Short Circuit: A roundup of recent federal court decisions


(Here is the latest edition of the Institute for Justice's weekly Short Circuit newsletter, written by John Ross.)

New on the podcast: the mark of the beast on campus, defamation on campus and due process on campus. Click here for iTunes.

  • New trial for former New York state senate majority leader and his son, says the 2nd Circuit. Could be they were corrupt, but the jury that convicted them in 2015 was given an overbroad definition of what "official acts" might fall afoul of the law. (In 2016, the Supreme Court vacated the conviction of former Virginia governor Bob McDonnell over said overbroad definition, a result that controls this case.)
  • After the housing market collapse, the feds brought 16 enforcement actions (in the Southern District of New York) against financial institutions that sold certain mortgage-backed securities to Freddie Mac and Fannie Mae and allegedly overstated their quality; 15 defendants settle, paying a total of $20 billion. Second Circuit: The 16th failed to disclose pertinent info to Fannie and Freddie, so the remaining defendant's sale of mortgage-backed securities is reversed, and the $806 million purchase price must be paid back.
  • Federal law: States are allowed to remove convicted felons from their voting rolls.

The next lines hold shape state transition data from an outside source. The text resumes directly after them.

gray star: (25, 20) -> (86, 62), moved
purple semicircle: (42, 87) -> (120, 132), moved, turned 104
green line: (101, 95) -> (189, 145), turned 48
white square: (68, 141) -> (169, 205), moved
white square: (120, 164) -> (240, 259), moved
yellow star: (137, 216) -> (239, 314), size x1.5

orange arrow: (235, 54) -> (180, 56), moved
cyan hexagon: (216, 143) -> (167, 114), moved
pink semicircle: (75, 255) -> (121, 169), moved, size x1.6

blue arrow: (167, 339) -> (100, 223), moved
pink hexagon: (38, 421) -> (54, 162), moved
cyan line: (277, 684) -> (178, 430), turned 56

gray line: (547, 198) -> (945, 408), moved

Plaintiff: That means states have to remove them. Third Circuit: Your argument "mangles the statute beyond recognition."
  • University student accuses another student of sexual assault, which he denies. All evidence is hearsay. University: He's suspended for a year. Sixth Circuit: He can go back to school while the case proceeds. He should have been able to cross-examine the accuser (by submitting questions to the disciplinary panel, which would ask them of the accuser if deemed relevant).

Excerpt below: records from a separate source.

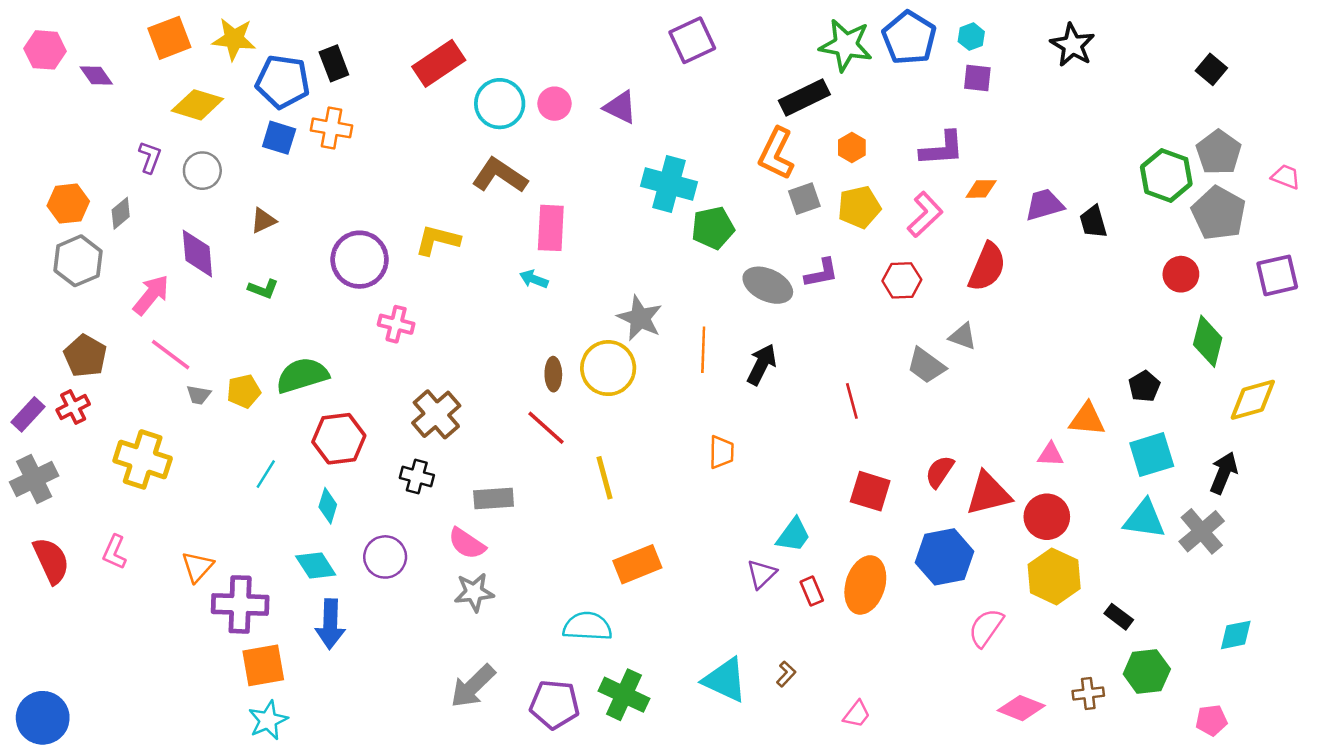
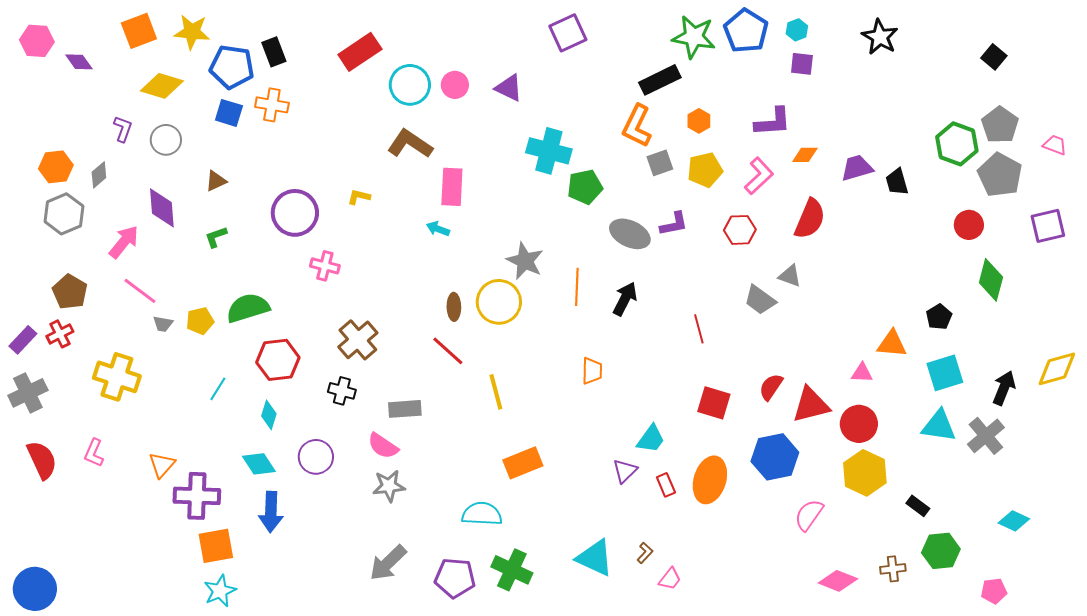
yellow L-shape: (438, 240) -> (359, 197), size x0.6
green L-shape: (263, 289) -> (216, 237), turned 140
yellow diamond: (1253, 400) -> (1057, 369), moved
cyan diamond: (1236, 635) -> (1014, 521), turned 36
pink trapezoid: (857, 714) -> (670, 579), moved

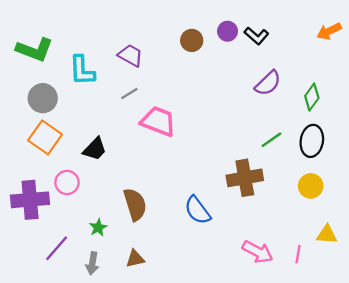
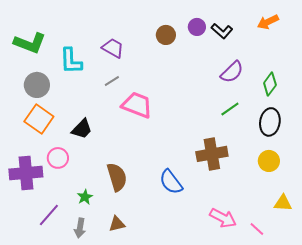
orange arrow: (329, 31) -> (268, 22), moved
green line: (271, 140) -> (230, 109), moved
pink line: (298, 254) -> (257, 229), moved, turned -56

  • Illinois's "full-slate requirement" bars the Libertarian Party from running candidate for county auditor without also fielding candidates for other positions on the ballot, including coroner and school superintendent. Seventh Circuit: The rule excessively burdens ballot access for "minor" political parties ("incentivizing [them] to manufacture frivolous candidacies as a means to an end") and violates the First Amendment.
  • Campbell, Wis., police chief persuades town officials to ban private signs on overpass lest they distract drivers below. Annoyed with protesters continuing to protest there and for posting videos online of police removing them, the chief posts protester's name and email to porn, gay dating websites. Seventh Circuit: The sign ban stands for the most part.

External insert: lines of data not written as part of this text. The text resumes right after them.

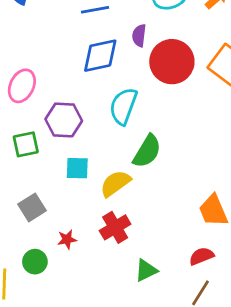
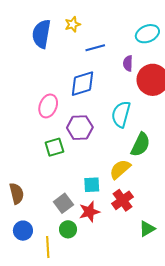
blue diamond: (100, 56) -> (83, 84), moved
cyan square: (77, 168) -> (92, 185), moved
gray square: (32, 207) -> (63, 203), moved
red star: (67, 239) -> (89, 212), size x1.5

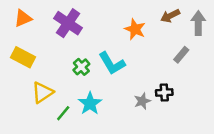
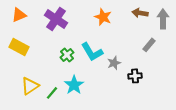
brown arrow: (170, 16) -> (140, 13), turned 35
orange star: (135, 29) -> (103, 17), moved
yellow triangle: (42, 93) -> (30, 86), moved
gray star: (142, 101) -> (114, 63), moved

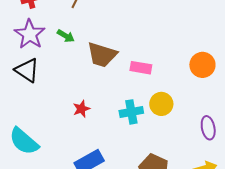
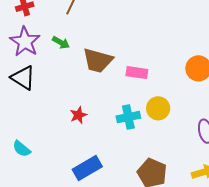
cyan semicircle: (24, 141) -> (22, 149), size x0.6

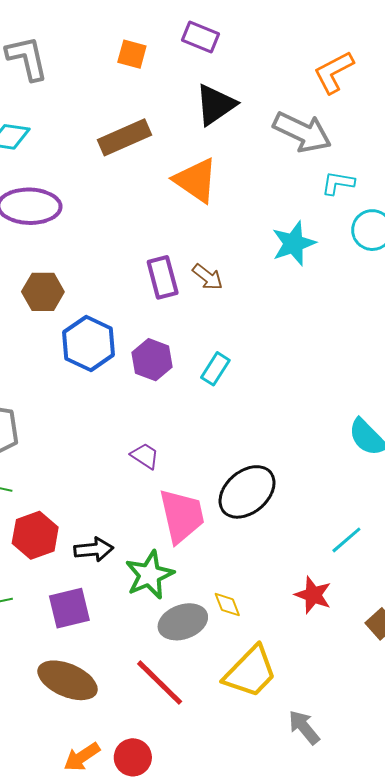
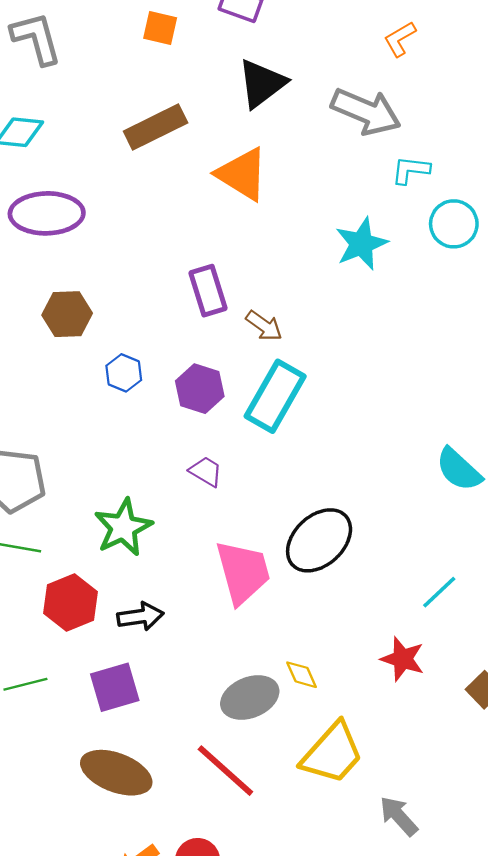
orange L-shape: (334, 72) -> (400, 39), size x0.7
brown arrow: (208, 277) -> (264, 326), moved
blue hexagon: (89, 344) -> (124, 373), size x0.6
cyan rectangle: (215, 369) -> (275, 396), size x1.8
purple trapezoid: (145, 456) -> (206, 471), moved
green star: (149, 575) -> (123, 527), moved

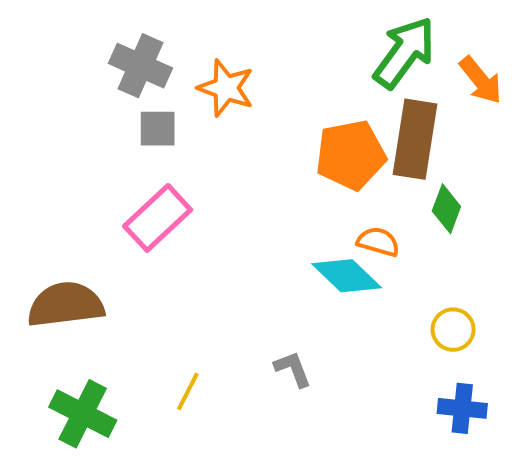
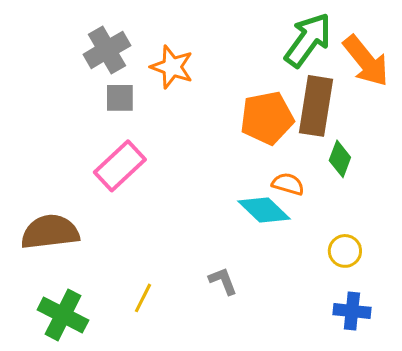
gray cross: (141, 66) -> (107, 50), turned 36
orange arrow: (481, 80) -> (366, 61), size x1.4

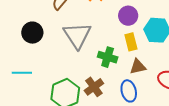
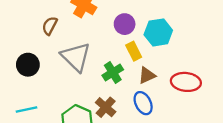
green cross: (108, 57) -> (113, 72), turned -36

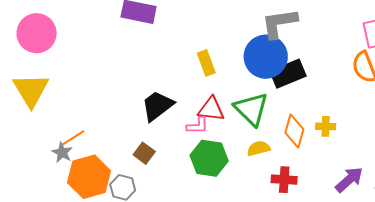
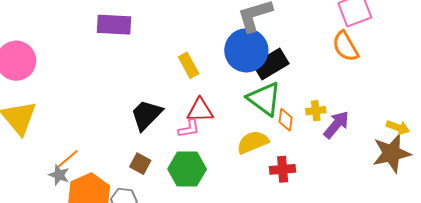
green triangle: (251, 109) -> (264, 99), moved
orange diamond: (294, 131) -> (286, 120), size x0.7
yellow semicircle: (259, 148) -> (253, 142), size x1.4
green hexagon: (209, 158) -> (187, 169), moved
purple arrow: (349, 180) -> (336, 125), moved

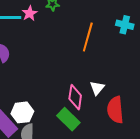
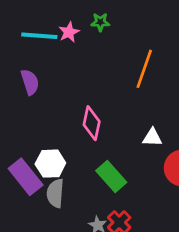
white triangle: (97, 88) -> (152, 137), turned 49
pink diamond: (75, 97) -> (92, 123), moved

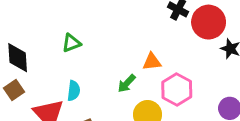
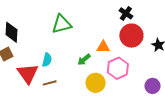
red circle: (209, 22) -> (131, 36), moved
green triangle: (71, 43) -> (62, 24), moved, size x1.5

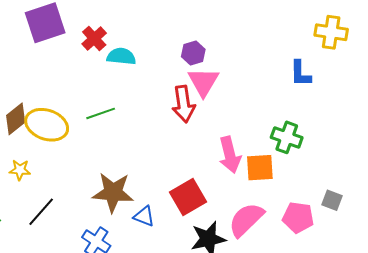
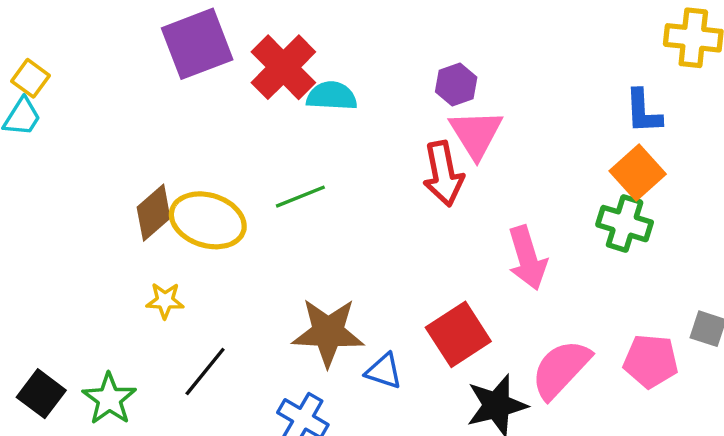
red cross: (94, 38) -> (283, 67), size x1.5
orange square: (260, 168) -> (638, 173), moved, turned -36

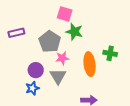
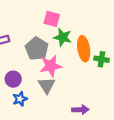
pink star: (62, 58) -> (51, 66), size x1.5
orange ellipse: (90, 64) -> (84, 49), moved
purple circle: (36, 70) -> (13, 79), moved

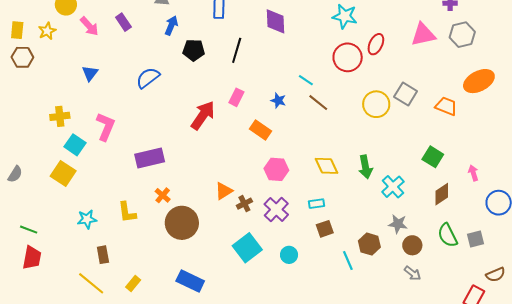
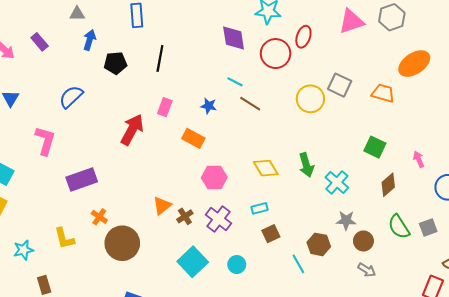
purple diamond: (276, 21) -> (234, 38), moved
pink L-shape: (106, 127) -> (45, 141), moved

  • Man is convicted of murder and sentenced to death, although bloody shoe prints leading away from the body clearly are not his. Ninth Circuit: Prosecutors violated the Constitution when they suggested the shoe prints could have been left by a paramedic, while knowing full well they were already there when the police arrived.
  • Allegation: Sonoma County, Calif., police see 13-year-old walking away from them holding an AK-47 with the muzzle pointed down. They order him to drop the gun; an officer shoots him dead as he turns toward them. Turns out it was a toy gun. Ninth Circuit (over a dissent): No qualified immunity at this point; a trial is necessary.
  • Man believes he is having sex with 14-year-old in Cambodia, brings video of it to the United States. He's caught. Man: Turns out I was mistaken about her age; she was an adult when the video was recorded. Ninth Circuit: Even if that's so, you still attempted to bring child porn into the states. Conviction affirmed.
  • Judge has a moment of "revelation" and grants summary judgment on grounds not raised by the parties (without telling the parties the plan). The 10th Circuit reveals that he's not allowed to do that.
  • "This is a tax case. Fear not, keep reading," says the 11th Circuit, concluding that the Internal Revenue Service did not violate the Constitution by denying deduction claimed by gay man for in vitro fertilization as a medical expense.
  • Man kidnaps child from Bay Minette, Ala., day care after robbery attempt, is given two life sentences. (The child is unharmed.) Man: As the state concedes, my crime had nothing to do with sex. I shouldn't be classified as a sex offender and forced into therapy. Eleventh Circuit: State law says kidnapping a minor is a sex offense, so tough.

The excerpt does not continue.